#### Task item
Copy out each line in the material below that has the word "Member".
-- -- --
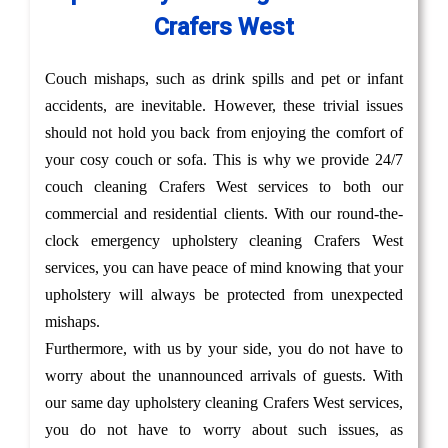
Crafers West
Couch mishaps, such as drink spills and pet or infant
accidents, are inevitable. However, these trivial issues
should not hold you back from enjoying the comfort of
your cosy couch or sofa. This is why we provide 24/7
couch cleaning Crafers West services to both our
commercial and residential clients. With our round-the-
clock emergency upholstery cleaning Crafers West
services, you can have peace of mind knowing that your
upholstery will always be protected from unexpected
mishaps.
Furthermore, with us by your side, you do not have to
worry about the unannounced arrivals of guests. With
our same day upholstery cleaning Crafers West services,
you do not have to worry about such issues, as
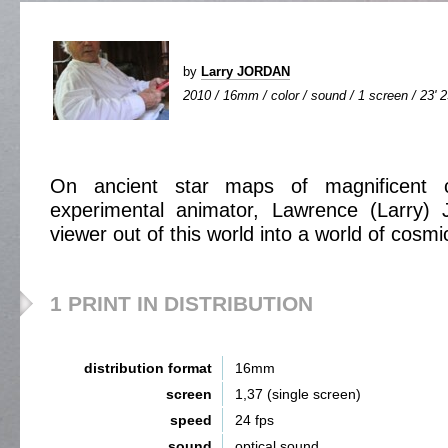
by
Larry JORDAN
2010 / 16mm / color / sound / 1 screen / 23' 
On ancient star maps of magnificent co
experimental animator, Lawrence (Larry) 
viewer out of this world into a world of cosmi
1 PRINT IN DISTRIBUTION
distribution format
16mm
screen
1,37 (single screen)
speed
24 fps
sound
optical sound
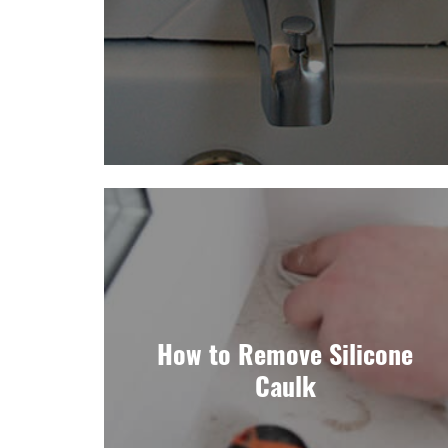
How to Remove Silicone
Caulk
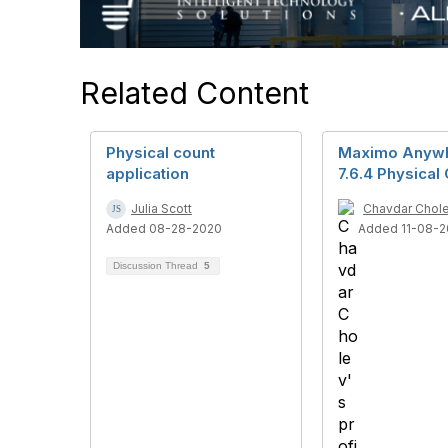
Related Content
Physical count
Maximo Anyw
application
7.6.4 Physical
Julia Scott
Chavdar Chol
Added 08-28-2020
Added 11-08-2
Discussion Thread
5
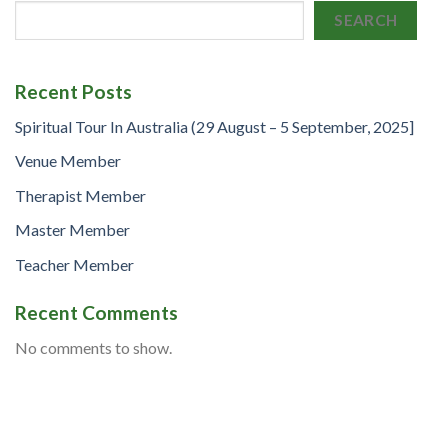
SEARCH
Recent Posts
Spiritual Tour In Australia (29 August – 5 September, 2025]
Venue Member
Therapist Member
Master Member
Teacher Member
Recent Comments
No comments to show.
-- -- --
#### Response area
Venue Member
Therapist Member
Master Member
Teacher Member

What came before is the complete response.